Les sept paroles de Jésus sur la croix (2)

23 Octobre 2024 Publié dans #Divers

4. “Eli, Eli, lama sabachthani ? c’est-à-dire : Mon Dieu, mon Dieu, pourquoi m’as-tu abandonné ?” (Matthieu 27. 46).

Nous ne pouvons aborder cette quatrième parole de Jésus crucifié qu’avec un profond respect. C’est une parole d’importance capitale, d’une immense densité, et qui reste insondable pour nous. Depuis midi, il fait nuit sur Jérusalem. Des ténèbres surnaturelles ont recouvert le pays. Plus de moqueries, plus d’injures, les hommes sont mis de côté. Dieu soustrait son Fils aux regards humains. Ce qui se passe à ce moment-là sur la croix ne peut être vu, ni compris par une créature.
Pendant ces trois heures d’obscurité, personne ne pu jamais entrer dans la détresse de Jésus. Notre Sauveur Jésus demeura dans une solitude totale, abandonné de Dieu son Père, parce qu’Il expiait les péchés du monde. Lui Jésus, le Fils bien-aimé du Père, était à ce moment-là, privé de la présence de Dieu son Père. Pourquoi ? Parce que par Amour, Jésus s’était identifié à nous pécheurs. Il a pris sur Lui tous nos péchés et la malédiction que nous méritions à cause de nos péchés. Souvenons-nous toujours de la souffrance de Jésus sur la croix. Sans les heures d’expiation, personne n’aurait pu être sauvé. Le châtiment de nos fautes serait toujours devant nos yeux.
Mais dans ces heures d’abandon, la Sainteté de Dieu brilla d’un éclat insoutenable : Dieu condamna son propre Fils Jésus. Mais Dieu le fit par Amour, pour nous sauver, nous qui ne l’aimions pas et qui étions ses ennemis. Amour infini de Dieu le Père, de Jésus-Christ son Fils unique et du Saint-Esprit ! Éternel sujet d’adoration pour nous, véritables croyants en Jésus !

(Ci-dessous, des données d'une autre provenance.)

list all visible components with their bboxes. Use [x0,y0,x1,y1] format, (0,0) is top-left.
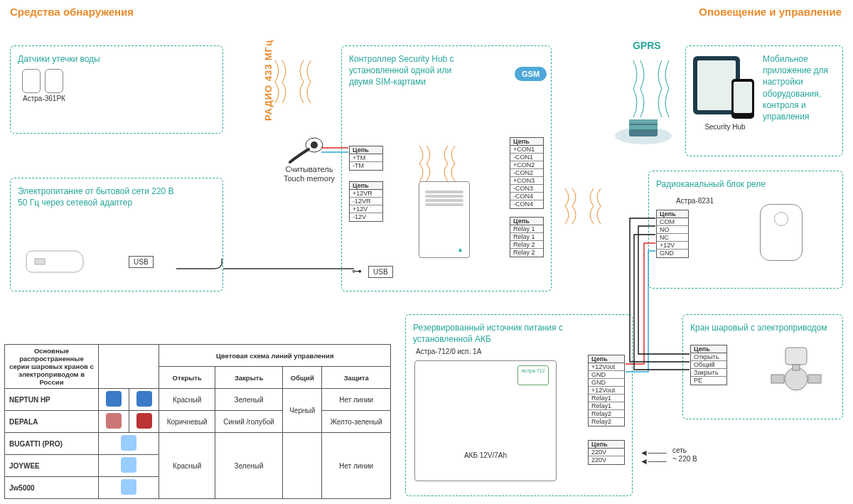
svg-rect-4 [35,259,45,264]
th-prot: Защита [322,367,391,389]
gprs-label: GPRS [633,40,661,51]
box-mobile-app: Security Hub Мобильное приложение для на… [685,45,843,156]
usb-port-label: USB [129,256,154,268]
valve-table: Основные распространенные серии шаровых … [4,344,391,499]
mobile-sub-label: Security Hub [693,123,757,131]
box-valve: Кран шаровый с электроприводом Цепь Откр… [682,314,843,419]
svg-rect-10 [808,375,821,383]
svg-rect-3 [629,125,658,129]
table-row: BUGATTI (PRO) Красный Зеленый Нет линии [5,433,391,455]
terminal-con: Цепь +CON1-CON1 +CON2-CON2 +CON3-CON3 -C… [510,137,544,209]
box-psu: Резервированный источник питания с устан… [405,314,633,496]
terminal-12v: Цепь +12VR -12VR +12V -12V [349,181,383,222]
th-open: Открыть [159,367,215,389]
terminal-relay-hub: Цепь Relay 1Relay 1 Relay 2Relay 2 [510,217,544,257]
svg-point-6 [311,141,318,149]
terminal-relay-astra: Цепь COM NO NC +12V GND [656,210,689,258]
usb-icon: ⊶ [352,265,362,277]
relay-device-icon [760,204,803,261]
sensor-icon [22,69,41,93]
box-power-usb: Электропитание от бытовой сети 220 В 50 … [10,178,223,291]
psu-device-icon: Астра-712 АКБ 12V/7Ah [414,360,557,481]
svg-rect-2 [629,119,658,124]
touch-memory-label: Считыватель Touch memory [277,165,341,183]
heading-detection: Средства обнаружения [10,6,134,18]
table-row: NEPTUN HP Красный Зеленый Черный Нет лин… [5,389,391,411]
wave-icon [562,185,604,227]
sensor-icon [45,69,63,93]
mains-arrow-icon: ◄─── [640,456,666,466]
ball-valve-icon [768,345,828,395]
svg-rect-11 [793,365,800,370]
table-row: DEPALA Коричневый Синий /голубой Желто-з… [5,411,391,433]
phone-icon [731,79,754,119]
wave-icon [272,57,314,107]
usb-adapter-icon [25,245,89,278]
box-title: Резервированный источник питания с устан… [413,322,598,345]
model-label: Астра-712/0 исп. 1А [416,348,481,355]
box-title: Электропитание от бытовой сети 220 В 50 … [18,186,174,208]
box-controller: Контроллер Security Hub с установленной … [341,45,552,291]
th-scheme: Цветовая схема линий управления [159,345,391,367]
th-series: Основные распространенные серии шаровых … [5,345,99,389]
touch-memory-icon [283,135,326,165]
box-water-sensors: Датчики утечки воды Астра-361РК [10,45,223,134]
box-title: Радиоканальный блок реле [656,178,784,190]
terminal-valve: Цепь Открыть Общий Закрыть PE [690,345,727,385]
mains-label: сеть~ 220 В [672,446,697,463]
hub-device-icon: ▲ [419,181,470,258]
terminal-tm: Цепь +ТМ -ТМ [349,146,383,171]
cloud-server-icon [611,104,675,148]
usb-port-label: USB [368,266,393,278]
box-title: Контроллер Security Hub с установленной … [349,53,456,88]
box-title: Датчики утечки воды [18,53,146,65]
svg-point-8 [785,368,808,390]
terminal-psu-220: Цепь 220V 220V [588,440,625,465]
box-title: Мобильное приложение для настройки обору… [763,53,835,127]
th-close: Закрыть [215,367,283,389]
model-label: Астра-8231 [676,197,714,205]
svg-rect-7 [785,348,807,365]
terminal-psu-out: Цепь +12VoutGND GND+12Vout Relay1Relay1 … [588,355,625,427]
th-common: Общий [283,367,322,389]
box-title: Кран шаровый с электроприводом [690,322,832,333]
model-label: Астра-361РК [19,95,69,102]
heading-control: Оповещение и управление [699,6,842,18]
svg-rect-9 [771,375,784,383]
box-relay-radio: Радиоканальный блок реле Астра-8231 Цепь… [648,171,843,289]
akb-label: АКБ 12V/7Ah [464,451,507,459]
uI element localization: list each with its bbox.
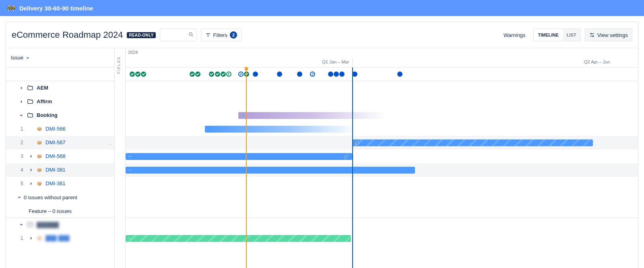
filters-count-badge: 2: [230, 31, 237, 39]
spacer-row: [6, 68, 114, 81]
folder-aem[interactable]: AEM: [6, 81, 114, 95]
dependency-link-icon: 🔗: [240, 113, 246, 118]
milestone-strip: 222: [126, 68, 638, 81]
chevron-right-icon: [19, 86, 23, 90]
timeline-row: 🔗: [126, 136, 638, 149]
folder-redacted[interactable]: ██████: [6, 218, 114, 231]
issue-row-dmi-566[interactable]: 1 DMI-566: [6, 122, 114, 136]
fields-strip[interactable]: FIELDS: [115, 48, 126, 268]
timeline-bar[interactable]: ←: [126, 235, 351, 242]
dependency-link-icon: 🔗: [354, 140, 359, 145]
issue-row-dmi-361[interactable]: 5 DMI-361: [6, 177, 114, 190]
timeline-bar[interactable]: [205, 126, 356, 133]
svg-point-6: [591, 33, 592, 34]
unparented-feature-row: Feature – 0 issues: [6, 204, 114, 218]
chevron-right-icon: [29, 236, 33, 240]
issue-key: DMI-567: [45, 139, 66, 145]
view-mode-toggle: TIMELINE LIST: [533, 29, 580, 41]
timeline-row: ←: [126, 231, 638, 245]
milestone-marker[interactable]: 2: [238, 72, 244, 77]
milestone-marker[interactable]: [141, 72, 146, 77]
banner-title: Delivery 30-60-90 timeline: [19, 5, 93, 12]
view-list-option[interactable]: LIST: [563, 29, 580, 41]
issue-tree-panel: Issue AEM Affirm Book: [6, 48, 115, 268]
milestone-marker[interactable]: [215, 72, 220, 77]
timeline-row: [126, 218, 638, 231]
folder-affirm[interactable]: Affirm: [6, 95, 114, 108]
timeline-panel[interactable]: 2024 Q1 Jan – Mar Q2 Apr – Jun 222 🔗 🔗 ←…: [126, 48, 638, 268]
milestone-marker[interactable]: [190, 72, 195, 77]
filters-button[interactable]: Filters 2: [201, 29, 242, 41]
issue-row-redacted[interactable]: 1 ███-███: [6, 231, 114, 245]
timeline-row: [126, 81, 638, 95]
issue-row-dmi-568[interactable]: 3 DMI-568: [6, 149, 114, 163]
folder-label: AEM: [37, 85, 48, 91]
chevron-down-icon: [19, 223, 23, 227]
timeline-header: 2024 Q1 Jan – Mar Q2 Apr – Jun: [126, 48, 638, 68]
issue-key: DMI-381: [45, 167, 66, 173]
search-input-wrapper: [160, 29, 197, 41]
readonly-badge: READ-ONLY: [127, 32, 155, 38]
folder-label: Booking: [37, 112, 58, 118]
folder-booking[interactable]: Booking: [6, 108, 114, 122]
milestone-marker[interactable]: [221, 72, 226, 77]
timeline-row: [126, 95, 638, 108]
roadmap-card: eCommerce Roadmap 2024 READ-ONLY Filters…: [6, 22, 638, 268]
box-icon: [37, 140, 42, 145]
milestone-marker[interactable]: [334, 72, 339, 77]
timeline-row: ←🔗: [126, 149, 638, 163]
issue-column-header[interactable]: Issue: [6, 48, 114, 68]
release-marker-line: [352, 68, 353, 268]
timeline-row: [126, 122, 638, 136]
folder-icon: [27, 85, 33, 91]
box-icon: [37, 167, 42, 173]
timeline-rows: 🔗 🔗 ←🔗 ← ←: [126, 81, 638, 245]
timeline-row: [126, 204, 638, 218]
milestone-marker[interactable]: [130, 72, 135, 77]
timeline-row: [126, 177, 638, 190]
chevron-right-icon: [29, 168, 33, 172]
timeline-bar[interactable]: 🔗: [238, 112, 387, 119]
warnings-button[interactable]: Warnings: [500, 29, 529, 41]
issue-row-dmi-381[interactable]: 4 DMI-381: [6, 163, 114, 177]
box-icon: [37, 126, 42, 132]
milestone-marker[interactable]: 2: [226, 72, 231, 77]
search-input[interactable]: [160, 29, 197, 41]
page-title: eCommerce Roadmap 2024: [12, 30, 123, 40]
timeline-bar[interactable]: 🔗: [352, 139, 593, 146]
continues-left-icon: ←: [128, 168, 132, 172]
box-icon: [37, 153, 42, 159]
unparented-toggle[interactable]: 0 issues without parent: [6, 190, 114, 204]
chevron-right-icon: [29, 182, 33, 186]
milestone-marker[interactable]: [397, 72, 402, 77]
today-marker-line: [246, 68, 247, 268]
filters-label: Filters: [213, 32, 227, 38]
milestone-marker[interactable]: [328, 72, 333, 77]
milestone-marker[interactable]: 2: [310, 72, 315, 77]
folder-label: ██████: [37, 222, 59, 228]
milestone-marker[interactable]: [209, 72, 214, 77]
milestone-marker[interactable]: [297, 72, 302, 77]
timeline-bar[interactable]: ←: [126, 167, 415, 174]
chevron-down-icon: [17, 195, 21, 199]
view-settings-button[interactable]: View settings: [585, 29, 632, 41]
quarter-divider: [352, 58, 353, 67]
milestone-marker[interactable]: [195, 72, 200, 77]
milestone-marker[interactable]: [277, 72, 282, 77]
timeline-bar[interactable]: ←🔗: [126, 153, 352, 160]
banner-icon: 🚧: [7, 4, 15, 12]
folder-icon: [27, 112, 33, 119]
box-icon: [37, 181, 42, 186]
chevron-down-icon: [19, 113, 23, 117]
view-timeline-option[interactable]: TIMELINE: [534, 29, 562, 41]
issue-row-dmi-567[interactable]: 2 DMI-567 .: [6, 136, 114, 149]
milestone-marker[interactable]: [339, 72, 345, 77]
issue-key: ███-███: [45, 235, 70, 241]
timeline-row: ←: [126, 163, 638, 177]
page-banner: 🚧 Delivery 30-60-90 timeline: [0, 0, 644, 16]
timeline-year: 2024: [128, 50, 138, 55]
milestone-marker[interactable]: [135, 72, 140, 77]
milestone-marker[interactable]: [253, 72, 258, 77]
folder-icon: [27, 98, 33, 105]
toolbar: eCommerce Roadmap 2024 READ-ONLY Filters…: [6, 22, 638, 48]
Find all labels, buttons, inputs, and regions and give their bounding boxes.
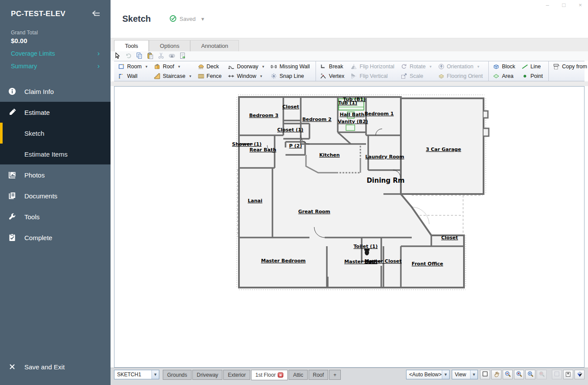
level-tab-attic[interactable]: Attic: [289, 370, 307, 380]
visibility-button[interactable]: [168, 52, 176, 60]
sidebar-item-photos[interactable]: Photos: [0, 164, 111, 185]
close-button[interactable]: ×: [578, 2, 582, 8]
sidebar-item-tools[interactable]: Tools: [0, 206, 111, 227]
new-view-button[interactable]: [563, 370, 573, 379]
maximize-button[interactable]: □: [562, 2, 566, 8]
save-and-exit-button[interactable]: Save and Exit: [0, 355, 111, 379]
tool-block[interactable]: Block: [491, 62, 519, 71]
minimize-button[interactable]: –: [546, 2, 549, 8]
room-label: Vanity (B2): [338, 119, 368, 124]
page-header: Sketch Saved ▾: [111, 0, 588, 38]
tool-scale[interactable]: Scale: [398, 71, 435, 81]
tool-missing-wall[interactable]: Missing Wall: [268, 62, 314, 71]
page-title: Sketch: [122, 14, 151, 24]
chevron-down-icon[interactable]: ▾: [262, 64, 265, 69]
tool-wall[interactable]: Wall: [116, 71, 151, 81]
level-tab-roof[interactable]: Roof: [309, 370, 328, 380]
tab-annotation[interactable]: Annotation: [190, 40, 239, 51]
tab-options[interactable]: Options: [149, 40, 190, 51]
point-icon: [521, 73, 528, 80]
chevron-down-icon[interactable]: ▾: [145, 64, 148, 69]
sidebar-item-complete[interactable]: Complete: [0, 227, 111, 248]
tool-rotate[interactable]: Rotate▾: [398, 62, 435, 71]
collapse-sidebar-icon[interactable]: [91, 10, 101, 18]
room-icon: [118, 63, 125, 70]
tool-flooring-orient[interactable]: Flooring Orient: [436, 71, 487, 81]
sidebar-item-estimate-items[interactable]: Estimate Items: [0, 144, 111, 164]
sheet-selector[interactable]: SKETCH1 ▼: [114, 370, 159, 379]
tool-label: Room: [127, 64, 141, 70]
tool-orientation[interactable]: Orientation▾: [436, 62, 487, 71]
zoom-out-button[interactable]: [503, 370, 513, 379]
tool-doorway[interactable]: Doorway▾: [225, 62, 268, 71]
view-3d-button[interactable]: [575, 370, 585, 379]
cursor-button[interactable]: [114, 52, 121, 60]
room-label: Rear Bath: [249, 147, 276, 153]
level-tab-exterior[interactable]: Exterior: [223, 370, 250, 380]
tool-room[interactable]: Room▾: [116, 62, 151, 71]
tool-fence[interactable]: Fence: [195, 71, 226, 81]
tool-point[interactable]: Point: [519, 71, 547, 81]
save-status[interactable]: Saved ▾: [169, 15, 204, 23]
sidebar-item-claim-info[interactable]: Claim Info: [0, 81, 111, 102]
tool-window[interactable]: Window▾: [225, 71, 268, 81]
underlay-toggle-icon: [554, 371, 560, 378]
select-rect-button[interactable]: [480, 370, 490, 379]
zoom-extents-button[interactable]: [525, 370, 535, 379]
tool-flip-vertical[interactable]: Flip Vertical: [348, 71, 398, 81]
tool-vertex[interactable]: Vertex: [318, 71, 348, 81]
sidebar-item-sketch[interactable]: Sketch: [0, 123, 111, 144]
tab-options-label: Options: [160, 43, 179, 49]
underlay-toggle-button[interactable]: [552, 370, 562, 379]
vertex-icon: [320, 73, 327, 80]
zoom-in-button[interactable]: [514, 370, 524, 379]
view-selector[interactable]: View ▼: [452, 370, 478, 379]
underlay-badge-icon[interactable]: [278, 372, 283, 378]
tool-deck[interactable]: Deck: [195, 62, 226, 71]
cut-button[interactable]: [157, 52, 165, 60]
level-tab-driveway[interactable]: Driveway: [192, 370, 222, 380]
pan-hand-button[interactable]: [491, 370, 501, 379]
add-level-tab-button[interactable]: +: [329, 370, 341, 380]
sidebar-item-estimate[interactable]: Estimate: [0, 102, 111, 123]
chevron-down-icon[interactable]: ▾: [178, 64, 180, 69]
copy-button[interactable]: [135, 52, 143, 60]
tool-line[interactable]: Line: [519, 62, 547, 71]
pan-hand-icon: [493, 371, 500, 379]
tool-break[interactable]: Break: [318, 62, 348, 71]
tool-area[interactable]: Area: [491, 71, 519, 81]
tool-roof[interactable]: Roof▾: [151, 62, 195, 71]
chevron-right-icon: ›: [97, 50, 100, 57]
chevron-down-icon[interactable]: ▾: [201, 16, 204, 22]
tool-flip-horizontal[interactable]: Flip Horizontal: [348, 62, 398, 71]
rotate-icon: [400, 63, 407, 70]
tool-staircase[interactable]: Staircase▾: [151, 71, 195, 81]
sidebar-active-group: EstimateSketchEstimate Items: [0, 102, 111, 164]
break-icon: [320, 63, 327, 70]
room-label: Front Office: [412, 261, 443, 267]
paste-button[interactable]: [146, 52, 154, 60]
zoom-window-button[interactable]: [537, 370, 547, 379]
tool-snap-line[interactable]: Snap Line: [268, 71, 314, 81]
chevron-down-icon[interactable]: ▾: [189, 74, 192, 78]
wall-icon: [118, 73, 125, 80]
chevron-down-icon[interactable]: ▾: [430, 64, 432, 69]
tool-label: Break: [329, 64, 343, 70]
tool-label: Flip Horizontal: [360, 64, 394, 70]
chevron-down-icon[interactable]: ▾: [477, 64, 480, 69]
level-tab-1st-floor[interactable]: 1st Floor: [251, 370, 288, 380]
sketch-canvas[interactable]: ClosetBedroom 3Bedroom 2Tub (B1)Tub (1)H…: [114, 86, 585, 368]
cut-icon: [158, 52, 165, 60]
tool-label: Roof: [163, 64, 174, 70]
sidebar-item-documents[interactable]: Documents: [0, 185, 111, 206]
tab-tools[interactable]: Tools: [114, 40, 149, 51]
export-button[interactable]: [179, 52, 187, 60]
coverage-limits-link[interactable]: Coverage Limits ›: [11, 50, 100, 57]
level-tab-grounds[interactable]: Grounds: [163, 370, 192, 380]
auto-below-selector[interactable]: <Auto Below> ▼: [406, 370, 450, 379]
chevron-down-icon[interactable]: ▾: [260, 74, 262, 78]
undo-button[interactable]: [124, 52, 132, 60]
room-label: Kitchen: [319, 152, 339, 158]
summary-link[interactable]: Summary ›: [11, 63, 100, 70]
tool-copy-from-underlay[interactable]: Copy from Underlay: [551, 62, 588, 71]
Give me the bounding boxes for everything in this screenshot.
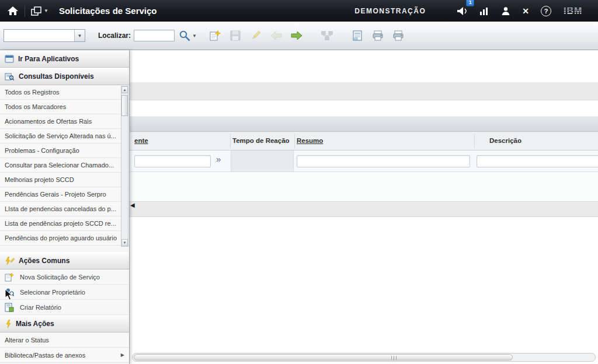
- topbar: ▼ Solicitações de Serviço DEMONSTRAÇÃO 1…: [0, 0, 598, 22]
- query-list-scrollbar[interactable]: ▲ ▼: [121, 86, 128, 247]
- query-item[interactable]: Solicitação de Serviço Alterada nas ú...: [0, 129, 129, 144]
- action-new-service-request[interactable]: Nova Solicitação de Serviço: [0, 270, 129, 285]
- column-divider: [294, 134, 295, 148]
- save-button: [228, 28, 243, 43]
- column-header[interactable]: ente: [134, 137, 148, 144]
- create-report-icon: [4, 303, 15, 312]
- sidebar-gap: [0, 247, 129, 252]
- filter-empty-cell: [231, 150, 294, 172]
- reports-chart-icon[interactable]: [479, 4, 489, 18]
- query-item[interactable]: LIsta de pendencias canceladas do p...: [0, 202, 129, 216]
- save-icon: [230, 30, 241, 41]
- search-options-caret: ▼: [192, 33, 197, 38]
- query-select-caret[interactable]: ▼: [74, 30, 85, 41]
- table-toolbar-band: [130, 116, 598, 132]
- sidebar-collapse-arrow[interactable]: ◀: [130, 202, 135, 208]
- print-button[interactable]: [370, 28, 385, 43]
- new-service-request-icon: [4, 272, 15, 282]
- action-attachments-library[interactable]: Biblioteca/Pastas de anexos ▶: [0, 348, 129, 363]
- action-select-owner[interactable]: Selecionar Proprietário: [0, 285, 129, 300]
- run-report-button[interactable]: [350, 28, 365, 43]
- query-item[interactable]: Todos os Registros: [0, 85, 129, 100]
- ibm-logo: IBM: [563, 4, 591, 18]
- more-actions-header[interactable]: Mais Ações: [0, 315, 129, 332]
- scrollbar-thumb[interactable]: [121, 95, 128, 116]
- horizontal-scrollbar[interactable]: [132, 353, 596, 362]
- announcements-icon[interactable]: 1: [456, 4, 468, 18]
- edit-pencil-icon: [251, 30, 261, 41]
- column-divider: [474, 134, 475, 148]
- filter-search-chevrons[interactable]: »: [216, 154, 221, 164]
- topbar-divider: [25, 5, 25, 17]
- common-actions-header[interactable]: Ações Comuns: [0, 252, 129, 270]
- toolbar: ▼ Localizar: ▼: [0, 22, 598, 50]
- next-record-button[interactable]: [289, 28, 304, 43]
- query-item[interactable]: Consultar para Selecionar Chamado...: [0, 158, 129, 173]
- sidebar: Ir Para Aplicativos Consultas Disponívei…: [0, 50, 130, 364]
- column-header[interactable]: Resumo: [297, 137, 323, 144]
- select-owner-icon: [4, 288, 15, 297]
- query-item[interactable]: Pendências do projeto aguardo usuário: [0, 231, 129, 246]
- available-queries-header[interactable]: Consultas Disponíveis: [0, 68, 129, 85]
- new-record-icon: [209, 30, 221, 41]
- action-change-status[interactable]: Alterar o Status: [0, 332, 129, 348]
- help-icon[interactable]: ?: [541, 4, 551, 18]
- go-to-menu-icon[interactable]: ▼: [31, 4, 48, 18]
- more-actions-icon: [5, 320, 12, 328]
- column-header: Tempo de Reação: [232, 137, 290, 144]
- home-icon[interactable]: [7, 4, 19, 18]
- filter-input-descricao[interactable]: [477, 155, 598, 167]
- horizontal-scrollbar-thumb[interactable]: [134, 354, 513, 360]
- query-select[interactable]: ▼: [4, 29, 85, 42]
- printer-options-icon: [392, 30, 404, 41]
- print-with-options-button[interactable]: [391, 28, 406, 43]
- go-to-applications-header[interactable]: Ir Para Aplicativos: [0, 50, 129, 68]
- filter-input-resumo[interactable]: [297, 155, 470, 167]
- printer-icon: [372, 30, 384, 41]
- table-footer-band: [130, 201, 598, 217]
- query-item[interactable]: Problemas - Configuração: [0, 144, 129, 158]
- query-item[interactable]: Pendências Gerais - Projeto Serpro: [0, 187, 129, 202]
- environment-label: DEMONSTRAÇÃO: [354, 7, 426, 15]
- search-icon: [179, 30, 191, 42]
- query-select-value: [4, 30, 74, 41]
- app-window: ▼ Solicitações de Serviço DEMONSTRAÇÃO 1…: [0, 0, 598, 364]
- page-title: Solicitações de Serviço: [59, 6, 157, 16]
- find-label: Localizar:: [98, 32, 131, 40]
- query-item[interactable]: Todos os Marcadores: [0, 100, 129, 114]
- menu-caret-icon: ▼: [44, 8, 48, 13]
- query-item[interactable]: Acionamentos de Ofertas Rais: [0, 114, 129, 129]
- search-button[interactable]: ▼: [179, 30, 197, 42]
- svg-text:IBM: IBM: [564, 6, 582, 16]
- common-actions-icon: [5, 257, 15, 265]
- submenu-arrow-icon: ▶: [121, 348, 124, 363]
- notification-badge: 1: [466, 0, 474, 6]
- new-record-button[interactable]: [207, 28, 222, 43]
- report-icon: [352, 30, 363, 41]
- previous-arrow-icon: [270, 31, 282, 40]
- query-item[interactable]: Melhorias projeto SCCD: [0, 173, 129, 187]
- table-rows-area: [130, 172, 598, 201]
- column-divider: [230, 134, 231, 148]
- find-input[interactable]: [134, 30, 175, 41]
- main-content: ente Tempo de Reação Resumo Descrição »: [130, 50, 598, 364]
- table-header-row: ente Tempo de Reação Resumo Descrição: [130, 132, 598, 150]
- route-workflow-icon: [321, 30, 333, 41]
- user-profile-icon[interactable]: [501, 4, 510, 18]
- queries-icon: [5, 72, 15, 81]
- applications-icon: [5, 55, 14, 63]
- scrollbar-grip: [391, 356, 397, 360]
- previous-record-button: [269, 28, 284, 43]
- logout-close-icon[interactable]: ✕: [522, 4, 529, 18]
- section-band: [130, 82, 598, 100]
- column-header: Descrição: [489, 137, 521, 144]
- action-create-report[interactable]: Criar Relatório: [0, 300, 129, 315]
- filter-input-col1[interactable]: [134, 155, 211, 167]
- scroll-down-button[interactable]: ▼: [121, 239, 128, 246]
- next-arrow-icon: [291, 31, 303, 40]
- route-workflow-button: [319, 28, 335, 43]
- table-filter-row: »: [130, 150, 598, 172]
- scroll-up-button[interactable]: ▲: [121, 86, 128, 93]
- edit-button: [248, 28, 263, 43]
- query-item[interactable]: Lista de pendências projeto SCCD re...: [0, 216, 129, 231]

5. “J’ai soif” (Jean 19. 28).

Par sa cinquième parole sur la croix, après les trois heures d’abandon, Jésus demande à boire. Ses blessures, son combat moral, font qu’Il souffre d’une soif ardente. Mais, avant tout, ce n’est pas pour cela qu’Il dit : ” J’ai soif “. Sur la croix, comme durant toute sa vie, Jésus a toujours fait la volonté de Dieu. Mais malgré sa souffrance intense, Il s’écrie : “J’ai soif ” parce que l’Écriture sainte annonçait par avance : “Dans ma soif, ils m’ont abreuvé de vinaigre” (Psaume 69. 21).
Mais, il nous est permis de penser que cette parole de Jésus revêt aussi une autre portée spirituelle. Jésus éprouve la soif infinie qu'il y a d'être séparé de Dieu qui est la source de la vie.
Ensuite, son œuvre accomplie, Jésus regarda en avant. La soif que Jésus éprouve évoque le désir intense de la joie de la présence de Dieu
(Psaume 63. 1). Sa soif est un signe de l’imminence du Royaume où Il goûtera bientôt la pleine communion de son Père et des siens. Jésus a dit : “J’ai soif” afin de devenir pour tous ceux qui se confient en Lui, la source d’eau vive. Il prépare l’eau vive du salut qui va être donnée au monde (Jean 4. 14).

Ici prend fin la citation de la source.